La pluma de Castilla se secó

CULTURA

Escritor de oído, periodista, cazador y padre de familia ?numerosa, Miguel Delibes hilaba un castellano de pura filigrana

13 mar 2010 . Actualizado a las 02:00 h.

La pluma de Castilla, y una fuente del castellano, se secó. Miguel Delibes Setién nació libra, un 17 de octubre de 1920. Y murió piscis, ayer, a los 89 años cuando a primera hora de la mañana pasó la hoja roja del tabaco de liar que fumó tantos años. Hizo su camino como autor a bolígrafo. Escribía en las hojas de papel reciclado del periódico en el que trabajaba, El Norte de Castilla , del que llegó a ser director.

Delibes fue escritor y periodista. Aunque empezó como empleado de banca, después de licenciarse en Derecho e Intendencia Mercantil. Pocos saben que era un excelente caricaturista. Genial su Groucho Marx. Ese fue su primer trabajo en la redacción. También dio clases y llegó a ser catedrático de Derecho Mercantil. Tuvo una vida tan plena como su obra. Hombre de un solo paisaje y de una sola mujer, se le podía calificar a la antigua como un hombre entero, de pocas pero profundas convicciones.

Sin Nobel

Angelines de Castro, su mujer, fue su equilibrio y con ella tuvo siete hijos.

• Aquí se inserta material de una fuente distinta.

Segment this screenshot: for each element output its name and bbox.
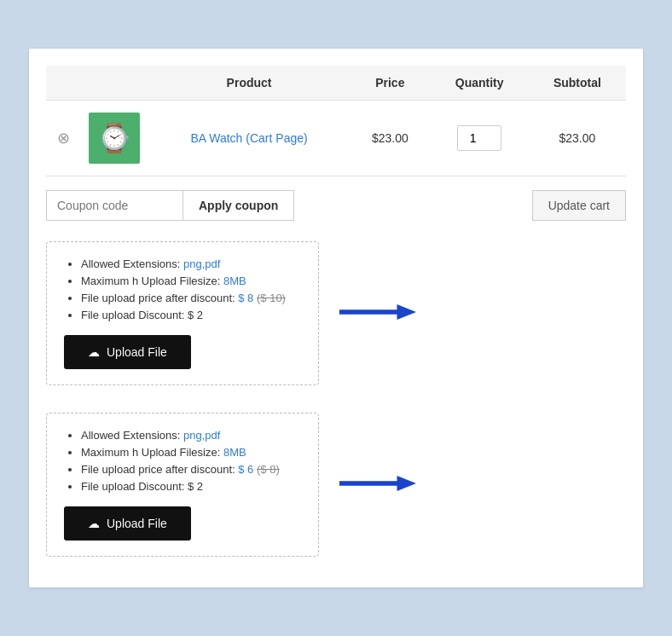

Tras su temprana muerte se hundió en una profunda depresión de la que solo emergió para escribir y, al final, para luchar contra el cáncer. Tal vez su libro más hermoso sea Señora de rojo sobre fondo gris, una novela corta que, de principio a fin, es un homenaje a la mujer, su mujer, que sostiene de pie a todo soñador.

Se pasó la vida en Valladolid. Así decía este amante de la naturaleza y cazador que «soy como un árbol que crece donde lo plantan». Y es que Delibes tenía la habilidad de escribir las palabras justas, sin perderse en metáforas ni lugares extraños. Siempre decía que en toda su obra confluyen cuatro elementos: «La naturaleza, la muerte, el mundo de la infancia y el interés o el sentimiento por el prójimo». Y es inevitable añadir el quinto elemento de la forma: esa maestría en el manejo del lenguaje. El castellano de Delibes es un espejo. Con él se morirán también muchas palabras que están ahí en el rico tapiz del castellano y con las que ya nadie teje historias.

Ganó en el 47 el Nadal y, desde ahí, su carrera fue fulgurante. No hay un título que lo desmerezca: El camino (novela realista), Cinco horas con Mario (teatro), El príncipe destronado (la infancia), El disputado voto del señor Cayo (política), Los santos inocentes (el mundo rural), Madera de héroe (experimental) o su despedida con El hereje (histórica y homenaje a su Valladolid natal). «Una novela requiere, al menos, un hombre, un paisaje, una pasión», decía y lo cumplía. Era un ser humano, de los que van quedando menos, que sabía que no se podía traficar con la palabra empeñada. Nunca se quiso manchar con la posibilidad de ganar un premio Planeta entregado a dedo.

Delibes tenía otra virtud. Amaba a sus personajes, a esos que tan bien interpretaron en el cine Paco Rabal o Alfredo Landa. Académico, letra e, Premio Príncipe de Asturias y Cervantes, desde la tribuna dijo que no sabía qué cabeza tenía sobre los hombros, «si la mía o la de mis personajes». Siempre a las puertas del Nobel de Literatura, crea un vacío tremendo en las letras españolas, un agujero negro. La sombra de su obra será alargada. Y nos protegerá. Él, que conocía el noveno color del arco iris y que sabía que la escritura es como caer en manos de un Dios vivo.